» WHAT IS EXPECTED: Each of the lines from the one that contains "Губки для обуви" to the end of the entries below should be output exactly.

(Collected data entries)

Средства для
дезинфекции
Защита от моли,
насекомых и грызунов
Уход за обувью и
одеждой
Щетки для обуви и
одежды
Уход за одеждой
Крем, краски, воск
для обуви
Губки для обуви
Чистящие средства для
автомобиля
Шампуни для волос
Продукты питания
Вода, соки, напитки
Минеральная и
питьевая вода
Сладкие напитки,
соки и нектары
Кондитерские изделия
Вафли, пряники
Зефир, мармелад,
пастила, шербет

» WRITTEN ANSWER:
Губки для обуви
Чистящие средства для
автомобиля
Шампуни для волос
Продукты питания
Вода, соки, напитки
Минеральная и
питьевая вода
Сладкие напитки,
соки и нектары
Кондитерские изделия
Вафли, пряники
Зефир, мармелад,
пастила, шербет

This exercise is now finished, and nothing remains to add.